The Platt has a sufficiency rating of 43. So 80 percent of the cost of its repair will come from the federal government, 20 percent from the state.
The bridge also is deemed "functionally obsolete" because of its age, design, and narrow lanes. That is not a measure of its safety.
Opened in 1951 as the Penrose Avenue Bridge, the span cost $13 million to build.
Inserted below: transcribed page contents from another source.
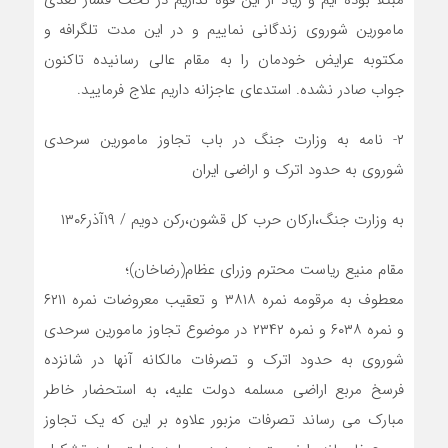
مبتلا بوده ایم و زیاد از این قوه نداریم در تحت فشار تعدی
مامورین شوروی زندگانی نماییم و در این مدت تلگرافه و
مکتوبه عرایض خودمان را به مقام عالی رسانیده تاکنون
جواب صادر نشده. استدعای عاجزانه داریم علاج فرمایید.
۲- نامه به وزارت جنگ در باب تجاوز مامورین سرحدی
شوروی به حدود اترک و اراضی ایران
به وزارت جنگ،ارکان حرب کل قشون،رکن دویم / ۱۹آذر۱۳۰۶
مقام منیع ریاست محترم وزرای عظام(رضاخان)؛
معطوف به مرقومه نمره ۳۸۱۸ و تعقیب معروضات نمره ۶۲۱۱
و نمره ۶۰۳۸ و نمره ۲۳۴۲ در موضوع تجاوز مامورین سرحدی
شوروی به حدود اترک و تصرفات مالکانه آنها در شانزده
فرسخ مربع اراضی مسلمه دولت علیه، به استحضار خاطر
مبارک می رساند تصرفات مزبور علاوه بر این که یک تجاوز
It was renamed in 1979 to honor a 21-year-old Irish immigrant who, as a private in the Union Army, rescued his cavalry unit's colors during a bloody fight on the fringes of the Battle of Gettysburg in July 1863. George Crawford Platt received the Medal of Honor in 1895 for his Civil War heroism.
After the war, Platt lived in South Philadelphia, working as an engineer, and he is credited with building the original Penrose Avenue Bridge that was eventually replaced by the current span.
Platt was honored, briefly, with bronze bas-reliefs of his likeness that were mounted on poles at each end of the bridge in 1986. Both were promptly stolen.
In August 1975, when the Platt was still the Penrose, the bridge was closed for hours during one of Philadelphia's deadliest fires, at the refinery below. The blaze, which killed eight firefighters, threatened the bridge and a nearby smokestack, which officials feared might collapse onto it.
When the current construction is complete, the repainted Platt will be a medium blue similar to its current color.
The shroud that envelops a 700-foot section of the bridge is necessary to contain paint spray and fumes, PennDot officials said. It is expected to be removed from over the road by the end of this year, though it will remain beneath it for the duration of the project.
Although PennDot had hoped to keep the bridge sidewalk open throughout construction, the walkway was closed in May. The construction contractors agreed to spend $3,000 a week to provide a shuttle van to carry pedestrians across, 24 hours a day, seven days a week.
The shuttle service has not been in great demand: It has carried 40 passengers, including 13 bicyclists.
The walkway is expected to reopen by October, PennDot spokesman Gene Blaum said.
The Platt job is a joint venture of Hercules Painting Co. Inc. of New Castle, Pa., and Vimas Painting Co. Inc. of Lowellville, Ohio.